いつの間に没収したのか全くわからないが、鎌もちゃっかり取り上げていた。
う、すごい…。
死神さん、強い。まあ、あんなチャラ男に負けたりしないのはわかってたけど。余裕で敵を圧倒する、そんなところもかっこいい。
「怪我してない?真千子!」
「アルマ!?なんでアルマまでここに?」
「あたしが彼を連れて来たのよ、感謝してね」
アルマは指にかけた鍵束をちゃらっとまわして見せた。
「ありがとう…アルマのおかげで助かった」
「いやいや、当たり前よ。

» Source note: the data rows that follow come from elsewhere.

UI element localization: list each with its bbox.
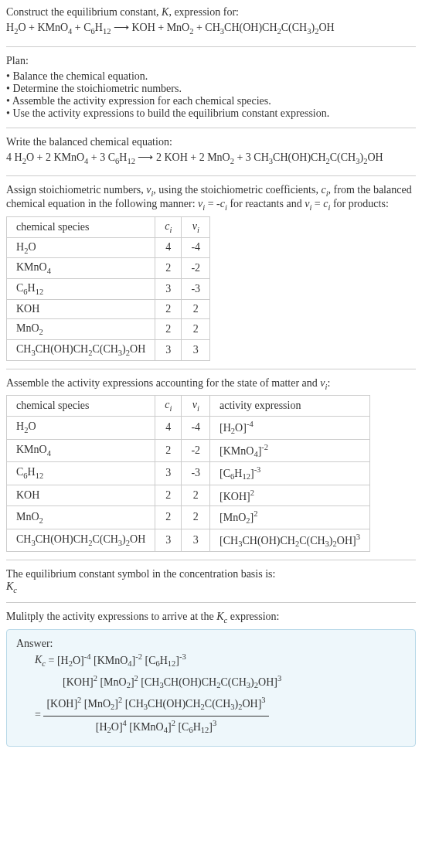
basis-section: The equilibrium constant symbol in the c… bbox=[6, 568, 416, 594]
divider bbox=[6, 560, 416, 560]
cell-v: -4 bbox=[182, 417, 210, 439]
fraction-denominator: [H2O]4 [KMnO4]2 [C6H12]3 bbox=[43, 717, 268, 738]
answer-box: Answer: Kc = [H2O]-4 [KMnO4]-2 [C6H12]-3… bbox=[6, 629, 416, 747]
answer-fraction: = [KOH]2 [MnO2]2 [CH3CH(OH)CH2C(CH3)2OH]… bbox=[35, 693, 406, 738]
col-expr: activity expression bbox=[210, 396, 370, 417]
balanced-equation: 4 H2O + 2 KMnO4 + 3 C6H12 ⟶ 2 KOH + 2 Mn… bbox=[6, 148, 416, 168]
divider bbox=[6, 46, 416, 47]
divider bbox=[6, 128, 416, 128]
divider bbox=[6, 369, 416, 369]
cell-expr: [MnO2]2 bbox=[210, 506, 370, 529]
table-row: MnO222[MnO2]2 bbox=[7, 506, 370, 529]
col-v: νi bbox=[182, 396, 210, 417]
col-species: chemical species bbox=[7, 216, 155, 237]
equals-sign: = bbox=[35, 709, 41, 720]
table-row: KMnO42-2[KMnO4]-2 bbox=[7, 439, 370, 461]
cell-expr: [KMnO4]-2 bbox=[210, 439, 370, 461]
cell-v: -3 bbox=[182, 279, 210, 300]
plan-item: Determine the stoichiometric numbers. bbox=[6, 83, 416, 95]
answer-label: Answer: bbox=[16, 638, 406, 650]
answer-line2: [KOH]2 [MnO2]2 [CH3CH(OH)CH2C(CH3)2OH]3 bbox=[63, 672, 406, 693]
cell-species: C6H12 bbox=[7, 462, 155, 485]
multiply-section: Mulitply the activity expressions to arr… bbox=[6, 611, 416, 747]
plan-list: Balance the chemical equation. Determine… bbox=[6, 70, 416, 120]
cell-v: 2 bbox=[182, 318, 210, 339]
cell-c: 2 bbox=[155, 258, 182, 279]
cell-v: 2 bbox=[182, 485, 210, 506]
cell-c: 2 bbox=[155, 439, 182, 461]
cell-c: 3 bbox=[155, 339, 182, 360]
answer-line1: Kc = [H2O]-4 [KMnO4]-2 [C6H12]-3 bbox=[35, 650, 406, 672]
cell-v: 3 bbox=[182, 339, 210, 360]
cell-c: 2 bbox=[155, 299, 182, 318]
fraction: [KOH]2 [MnO2]2 [CH3CH(OH)CH2C(CH3)2OH]3 … bbox=[43, 693, 268, 738]
plan-title: Plan: bbox=[6, 55, 416, 67]
cell-c: 3 bbox=[155, 529, 182, 551]
table-row: C6H123-3 bbox=[7, 279, 210, 300]
cell-v: -2 bbox=[182, 258, 210, 279]
table-row: CH3CH(OH)CH2C(CH3)2OH33 bbox=[7, 339, 210, 360]
table-row: KOH22[KOH]2 bbox=[7, 485, 370, 506]
cell-c: 4 bbox=[155, 417, 182, 439]
cell-species: KMnO4 bbox=[7, 439, 155, 461]
activity-section: Assemble the activity expressions accoun… bbox=[6, 377, 416, 553]
stoich-table: chemical species ci νi H2O4-4 KMnO42-2 C… bbox=[6, 216, 210, 361]
table-row: C6H123-3[C6H12]-3 bbox=[7, 462, 370, 485]
cell-c: 3 bbox=[155, 279, 182, 300]
cell-species: C6H12 bbox=[7, 279, 155, 300]
cell-species: CH3CH(OH)CH2C(CH3)2OH bbox=[7, 529, 155, 551]
cell-species: KOH bbox=[7, 485, 155, 506]
cell-c: 3 bbox=[155, 462, 182, 485]
table-header-row: chemical species ci νi activity expressi… bbox=[7, 396, 370, 417]
plan-section: Plan: Balance the chemical equation. Det… bbox=[6, 55, 416, 120]
cell-species: H2O bbox=[7, 417, 155, 439]
col-c: ci bbox=[155, 396, 182, 417]
intro-line: Construct the equilibrium constant, K, e… bbox=[6, 6, 416, 19]
activity-intro: Assemble the activity expressions accoun… bbox=[6, 377, 416, 391]
cell-c: 2 bbox=[155, 485, 182, 506]
plan-item: Use the activity expressions to build th… bbox=[6, 107, 416, 120]
basis-line1: The equilibrium constant symbol in the c… bbox=[6, 568, 416, 580]
col-c: ci bbox=[155, 216, 182, 237]
cell-c: 2 bbox=[155, 318, 182, 339]
cell-v: 2 bbox=[182, 299, 210, 318]
divider bbox=[6, 602, 416, 603]
table-row: MnO222 bbox=[7, 318, 210, 339]
cell-v: -3 bbox=[182, 462, 210, 485]
cell-species: H2O bbox=[7, 237, 155, 258]
cell-species: KOH bbox=[7, 299, 155, 318]
plan-item: Assemble the activity expression for eac… bbox=[6, 95, 416, 107]
cell-expr: [CH3CH(OH)CH2C(CH3)2OH]3 bbox=[210, 529, 370, 551]
cell-v: -2 bbox=[182, 439, 210, 461]
cell-c: 4 bbox=[155, 237, 182, 258]
cell-species: MnO2 bbox=[7, 318, 155, 339]
cell-v: -4 bbox=[182, 237, 210, 258]
table-row: H2O4-4[H2O]-4 bbox=[7, 417, 370, 439]
cell-species: MnO2 bbox=[7, 506, 155, 529]
stoich-intro: Assign stoichiometric numbers, νi, using… bbox=[6, 184, 416, 212]
activity-table: chemical species ci νi activity expressi… bbox=[6, 395, 370, 552]
multiply-intro: Mulitply the activity expressions to arr… bbox=[6, 611, 416, 625]
cell-v: 3 bbox=[182, 529, 210, 551]
table-row: KOH22 bbox=[7, 299, 210, 318]
plan-item: Balance the chemical equation. bbox=[6, 70, 416, 83]
divider bbox=[6, 175, 416, 176]
cell-expr: [H2O]-4 bbox=[210, 417, 370, 439]
intro-equation: H2O + KMnO4 + C6H12 ⟶ KOH + MnO2 + CH3CH… bbox=[6, 19, 416, 39]
table-header-row: chemical species ci νi bbox=[7, 216, 210, 237]
cell-species: CH3CH(OH)CH2C(CH3)2OH bbox=[7, 339, 155, 360]
table-row: H2O4-4 bbox=[7, 237, 210, 258]
intro-section: Construct the equilibrium constant, K, e… bbox=[6, 6, 416, 39]
cell-species: KMnO4 bbox=[7, 258, 155, 279]
cell-c: 2 bbox=[155, 506, 182, 529]
col-species: chemical species bbox=[7, 396, 155, 417]
cell-v: 2 bbox=[182, 506, 210, 529]
fraction-numerator: [KOH]2 [MnO2]2 [CH3CH(OH)CH2C(CH3)2OH]3 bbox=[43, 693, 268, 716]
stoich-section: Assign stoichiometric numbers, νi, using… bbox=[6, 184, 416, 360]
balanced-section: Write the balanced chemical equation: 4 … bbox=[6, 136, 416, 168]
basis-symbol: Kc bbox=[6, 580, 416, 594]
cell-expr: [C6H12]-3 bbox=[210, 462, 370, 485]
table-row: KMnO42-2 bbox=[7, 258, 210, 279]
balanced-title: Write the balanced chemical equation: bbox=[6, 136, 416, 148]
cell-expr: [KOH]2 bbox=[210, 485, 370, 506]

どのみち、これは報告書に反省文、謹慎は間違いないわね」
死神の世界って、結構事務的なんだろうか…。書類とか、多そうだ。
グリムのうめき声が止んだ頃、サングラスの死神が現れた。
誰が見てもはっきりわかるような呆れた顔で、グリムの肩をつまむ。
「はあ、おまえにはがっかりだ、グリム…。帰りますよ。報告書や謹慎ではすまないくらいに思っておきなさい」
グリムはうなだれて、だが抵抗もせずに、おとなしく連れて行かれた。
消える間際、サングラスの死神はこちらを振り向いて、思い出したように言った。
「こんなことをしでかしたので、一日早いですが元の契約に戻します。謹慎中の態度も良かったようですし…ただし、今度からは規則を遵守するように」
「はい…」
あたしは返事してみた。死神に注意されるのって新鮮だ。
「真知子ちゃん、久しぶり」
目がばちっと合う。
何でも見通すような目に見とれて、身動きがとれない。
「久しぶり、だね…戻ってきてくれてうれしいよ。ずーっと待ってたから」
うわ、素直に言いすぎたかな?
また後で恥ずかしくなりそう。
「そんなに言ってくれてありがとう」
そんな微笑み反則だって!
どんな表情でも、色気がありすぎるんだ。
本人は気づいてないだろうけど…こっちは困るんだから。
どう返事したらいいのかわからなくて、とりあえず笑った。
すると死神さんも笑ってくれた。
心の底の広い部分が、暖かくなっていくのがわかる。
その暖かさに溶かされたのか、しまっていた気持ちがぽんぽん飛び出してきた。
あたし、結局どんなこと言ったんだろう…。
思い出さないほうがいいのかな。
死神さんといると落ち着くとか、幸せーとか、声が大好きとか色々言った気がする。
でも後悔はない。
ほんとにそう思ってるんだもん、伝えておいて何が悪いの?
それに、言ってしまわないと、苦しい。
想いが大きすぎて、抱えてしまっておけない。
出していかないと、どうにかなりそうだ。